• [DATA TO EXAMINE]:
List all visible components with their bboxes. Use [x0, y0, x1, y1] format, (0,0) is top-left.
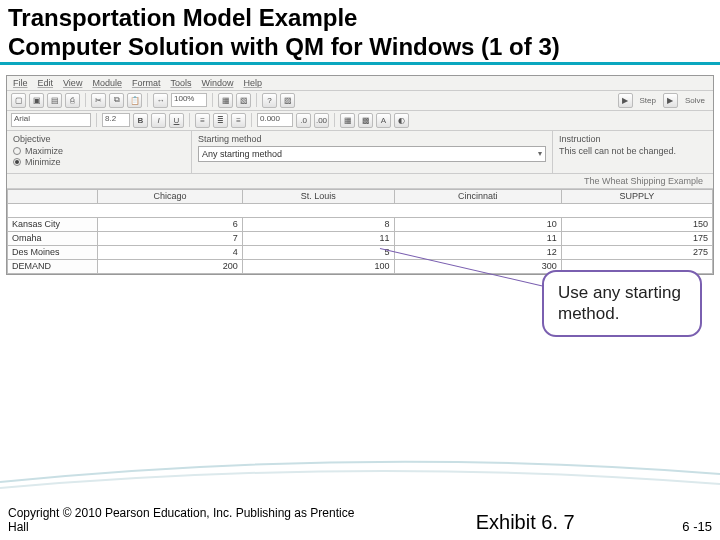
instruction-title: Instruction: [559, 134, 707, 144]
align-center-icon[interactable]: ≣: [213, 113, 228, 128]
callout-text: Use any starting method.: [558, 283, 681, 323]
table-row: Des Moines4512275: [8, 245, 713, 259]
options-row: Objective Maximize Minimize Starting met…: [7, 131, 713, 174]
fontsize-field[interactable]: 8.2: [102, 113, 130, 127]
table-cell[interactable]: 175: [561, 231, 712, 245]
font-field[interactable]: Arial: [11, 113, 91, 127]
objective-panel: Objective Maximize Minimize: [7, 131, 192, 173]
table-cell[interactable]: 5: [242, 245, 394, 259]
table-cell[interactable]: 10: [394, 217, 561, 231]
starting-method-panel: Starting method Any starting method ▾: [192, 131, 553, 173]
slide-title: Transportation Model ExampleComputer Sol…: [0, 0, 720, 65]
exhibit-label: Exhibit 6. 7: [368, 511, 682, 534]
italic-icon[interactable]: I: [151, 113, 166, 128]
solve-label: Solve: [685, 96, 705, 105]
radio-off-icon: [13, 147, 21, 155]
step-icon[interactable]: ▶: [618, 93, 633, 108]
starting-method-select[interactable]: Any starting method ▾: [198, 146, 546, 162]
underline-icon[interactable]: U: [169, 113, 184, 128]
example-title: The Wheat Shipping Example: [7, 174, 713, 189]
color-a-icon[interactable]: A: [376, 113, 391, 128]
objective-title: Objective: [13, 134, 185, 144]
numfmt-field[interactable]: 0.000: [257, 113, 293, 127]
menu-edit[interactable]: Edit: [38, 78, 54, 88]
swoosh-decoration: [0, 454, 720, 494]
table-cell[interactable]: 11: [394, 231, 561, 245]
minimize-label: Minimize: [25, 157, 61, 167]
help-icon[interactable]: ?: [262, 93, 277, 108]
maximize-radio[interactable]: Maximize: [13, 146, 185, 156]
toolbar-format: Arial 8.2 B I U ≡ ≣ ≡ 0.000 .0 .00 ▦ ▩ A…: [7, 111, 713, 131]
menu-module[interactable]: Module: [92, 78, 122, 88]
table-row: Kansas City6810150: [8, 217, 713, 231]
row-header: DEMAND: [8, 259, 98, 273]
instruction-text: This cell can not be changed.: [559, 146, 707, 156]
save-icon[interactable]: ▤: [47, 93, 62, 108]
col-header: Cincinnati: [394, 189, 561, 203]
table-cell[interactable]: 11: [242, 231, 394, 245]
callout-box: Use any starting method.: [542, 270, 702, 337]
table-cell[interactable]: 4: [98, 245, 243, 259]
row-header: Kansas City: [8, 217, 98, 231]
maximize-label: Maximize: [25, 146, 63, 156]
copyright-text: Copyright © 2010 Pearson Education, Inc.…: [8, 506, 368, 534]
chevron-down-icon: ▾: [538, 149, 542, 158]
print-icon[interactable]: ⎙: [65, 93, 80, 108]
grid-icon[interactable]: ▦: [340, 113, 355, 128]
minimize-radio[interactable]: Minimize: [13, 157, 185, 167]
step-label: Step: [640, 96, 656, 105]
toolbar-main: ▢ ▣ ▤ ⎙ ✂ ⧉ 📋 ↔ 100% ▦ ▧ ? ▨ ▶ Step ▶ So…: [7, 91, 713, 111]
radio-on-icon: [13, 158, 21, 166]
col-header: Chicago: [98, 189, 243, 203]
menu-tools[interactable]: Tools: [170, 78, 191, 88]
fill-icon[interactable]: ▩: [358, 113, 373, 128]
cut-icon[interactable]: ✂: [91, 93, 106, 108]
menu-view[interactable]: View: [63, 78, 82, 88]
table-cell[interactable]: 7: [98, 231, 243, 245]
menu-help[interactable]: Help: [243, 78, 262, 88]
dec-inc-icon[interactable]: .0: [296, 113, 311, 128]
zoom-field[interactable]: 100%: [171, 93, 207, 107]
page-number: 6 -15: [682, 519, 712, 534]
starting-method-value: Any starting method: [202, 149, 282, 159]
copy-icon[interactable]: ⧉: [109, 93, 124, 108]
new-icon[interactable]: ▢: [11, 93, 26, 108]
menu-window[interactable]: Window: [201, 78, 233, 88]
paste-icon[interactable]: 📋: [127, 93, 142, 108]
table-cell[interactable]: 200: [98, 259, 243, 273]
table-cell[interactable]: 8: [242, 217, 394, 231]
tool-a-icon[interactable]: ▦: [218, 93, 233, 108]
align-right-icon[interactable]: ≡: [231, 113, 246, 128]
table-cell[interactable]: 275: [561, 245, 712, 259]
table-cell[interactable]: 100: [242, 259, 394, 273]
tool-b-icon[interactable]: ▧: [236, 93, 251, 108]
data-table: ChicagoSt. LouisCincinnatiSUPPLY Kansas …: [7, 189, 713, 274]
menu-file[interactable]: File: [13, 78, 28, 88]
menubar: FileEditViewModuleFormatToolsWindowHelp: [7, 76, 713, 91]
instruction-panel: Instruction This cell can not be changed…: [553, 131, 713, 173]
table-row: Omaha71111175: [8, 231, 713, 245]
footer: Copyright © 2010 Pearson Education, Inc.…: [8, 506, 712, 534]
bold-icon[interactable]: B: [133, 113, 148, 128]
qm-window: FileEditViewModuleFormatToolsWindowHelp …: [6, 75, 714, 275]
area-icon[interactable]: ▨: [280, 93, 295, 108]
row-header: Omaha: [8, 231, 98, 245]
color-b-icon[interactable]: ◐: [394, 113, 409, 128]
col-header: SUPPLY: [561, 189, 712, 203]
row-header: Des Moines: [8, 245, 98, 259]
table-cell[interactable]: 6: [98, 217, 243, 231]
starting-method-title: Starting method: [198, 134, 546, 144]
open-icon[interactable]: ▣: [29, 93, 44, 108]
table-cell[interactable]: 150: [561, 217, 712, 231]
menu-format[interactable]: Format: [132, 78, 161, 88]
autosize-icon[interactable]: ↔: [153, 93, 168, 108]
col-header: St. Louis: [242, 189, 394, 203]
solve-icon[interactable]: ▶: [663, 93, 678, 108]
align-left-icon[interactable]: ≡: [195, 113, 210, 128]
dec-dec-icon[interactable]: .00: [314, 113, 329, 128]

• [REQUIREMENT]:
Please write out the entire listing above exactly, but leave the pictures out.

• [REPLY]:
List all visible components with their bboxes. Use [x0, y0, x1, y1] format, (0,0) is top-left.
instruction-title: Instruction: [559, 134, 707, 144]
align-center-icon[interactable]: ≣: [213, 113, 228, 128]
callout-text: Use any starting method.: [558, 283, 681, 323]
table-row: Des Moines4512275: [8, 245, 713, 259]
options-row: Objective Maximize Minimize Starting met…: [7, 131, 713, 174]
fontsize-field[interactable]: 8.2: [102, 113, 130, 127]
table-cell[interactable]: 175: [561, 231, 712, 245]
font-field[interactable]: Arial: [11, 113, 91, 127]
objective-panel: Objective Maximize Minimize: [7, 131, 192, 173]
table-cell[interactable]: 5: [242, 245, 394, 259]
table-cell[interactable]: 10: [394, 217, 561, 231]
starting-method-panel: Starting method Any starting method ▾: [192, 131, 553, 173]
slide-title: Transportation Model ExampleComputer Sol…: [0, 0, 720, 65]
exhibit-label: Exhibit 6. 7: [368, 511, 682, 534]
italic-icon[interactable]: I: [151, 113, 166, 128]
solve-label: Solve: [685, 96, 705, 105]
radio-off-icon: [13, 147, 21, 155]
step-icon[interactable]: ▶: [618, 93, 633, 108]
starting-method-select[interactable]: Any starting method ▾: [198, 146, 546, 162]
underline-icon[interactable]: U: [169, 113, 184, 128]
example-title: The Wheat Shipping Example: [7, 174, 713, 189]
color-a-icon[interactable]: A: [376, 113, 391, 128]
objective-title: Objective: [13, 134, 185, 144]
numfmt-field[interactable]: 0.000: [257, 113, 293, 127]
menu-edit[interactable]: Edit: [38, 78, 54, 88]
swoosh-decoration: [0, 454, 720, 494]
table-cell[interactable]: 11: [394, 231, 561, 245]
minimize-label: Minimize: [25, 157, 61, 167]
help-icon[interactable]: ?: [262, 93, 277, 108]
maximize-radio[interactable]: Maximize: [13, 146, 185, 156]
toolbar-format: Arial 8.2 B I U ≡ ≣ ≡ 0.000 .0 .00 ▦ ▩ A…: [7, 111, 713, 131]
menu-module[interactable]: Module: [92, 78, 122, 88]
table-row: Kansas City6810150: [8, 217, 713, 231]
row-header: DEMAND: [8, 259, 98, 273]
instruction-text: This cell can not be changed.: [559, 146, 707, 156]
save-icon[interactable]: ▤: [47, 93, 62, 108]
col-header: Cincinnati: [394, 189, 561, 203]
table-cell[interactable]: 11: [242, 231, 394, 245]
callout-box: Use any starting method.: [542, 270, 702, 337]
table-cell[interactable]: 4: [98, 245, 243, 259]
row-header: Kansas City: [8, 217, 98, 231]
maximize-label: Maximize: [25, 146, 63, 156]
copyright-text: Copyright © 2010 Pearson Education, Inc.…: [8, 506, 368, 534]
chevron-down-icon: ▾: [538, 149, 542, 158]
print-icon[interactable]: ⎙: [65, 93, 80, 108]
grid-icon[interactable]: ▦: [340, 113, 355, 128]
minimize-radio[interactable]: Minimize: [13, 157, 185, 167]
step-label: Step: [640, 96, 656, 105]
toolbar-main: ▢ ▣ ▤ ⎙ ✂ ⧉ 📋 ↔ 100% ▦ ▧ ? ▨ ▶ Step ▶ So…: [7, 91, 713, 111]
radio-on-icon: [13, 158, 21, 166]
col-header: Chicago: [98, 189, 243, 203]
menu-tools[interactable]: Tools: [170, 78, 191, 88]
fill-icon[interactable]: ▩: [358, 113, 373, 128]
cut-icon[interactable]: ✂: [91, 93, 106, 108]
menu-view[interactable]: View: [63, 78, 82, 88]
table-cell[interactable]: 7: [98, 231, 243, 245]
menu-help[interactable]: Help: [243, 78, 262, 88]
dec-inc-icon[interactable]: .0: [296, 113, 311, 128]
zoom-field[interactable]: 100%: [171, 93, 207, 107]
page-number: 6 -15: [682, 519, 712, 534]
starting-method-value: Any starting method: [202, 149, 282, 159]
copy-icon[interactable]: ⧉: [109, 93, 124, 108]
new-icon[interactable]: ▢: [11, 93, 26, 108]
menu-window[interactable]: Window: [201, 78, 233, 88]
paste-icon[interactable]: 📋: [127, 93, 142, 108]
table-cell[interactable]: 200: [98, 259, 243, 273]
table-cell[interactable]: 8: [242, 217, 394, 231]
tool-a-icon[interactable]: ▦: [218, 93, 233, 108]
align-right-icon[interactable]: ≡: [231, 113, 246, 128]
table-cell[interactable]: 275: [561, 245, 712, 259]
table-cell[interactable]: 100: [242, 259, 394, 273]
tool-b-icon[interactable]: ▧: [236, 93, 251, 108]
data-table: ChicagoSt. LouisCincinnatiSUPPLY Kansas …: [7, 189, 713, 274]
menu-file[interactable]: File: [13, 78, 28, 88]
menubar: FileEditViewModuleFormatToolsWindowHelp: [7, 76, 713, 91]
instruction-panel: Instruction This cell can not be changed…: [553, 131, 713, 173]
table-row: Omaha71111175: [8, 231, 713, 245]
footer: Copyright © 2010 Pearson Education, Inc.…: [8, 506, 712, 534]
bold-icon[interactable]: B: [133, 113, 148, 128]
qm-window: FileEditViewModuleFormatToolsWindowHelp …: [6, 75, 714, 275]
area-icon[interactable]: ▨: [280, 93, 295, 108]
row-header: Omaha: [8, 231, 98, 245]
color-b-icon[interactable]: ◐: [394, 113, 409, 128]
col-header: SUPPLY: [561, 189, 712, 203]
row-header: Des Moines: [8, 245, 98, 259]
table-cell[interactable]: 6: [98, 217, 243, 231]
starting-method-title: Starting method: [198, 134, 546, 144]
open-icon[interactable]: ▣: [29, 93, 44, 108]
table-cell[interactable]: 150: [561, 217, 712, 231]
menu-format[interactable]: Format: [132, 78, 161, 88]
autosize-icon[interactable]: ↔: [153, 93, 168, 108]
col-header: St. Louis: [242, 189, 394, 203]
solve-icon[interactable]: ▶: [663, 93, 678, 108]
align-left-icon[interactable]: ≡: [195, 113, 210, 128]
dec-dec-icon[interactable]: .00: [314, 113, 329, 128]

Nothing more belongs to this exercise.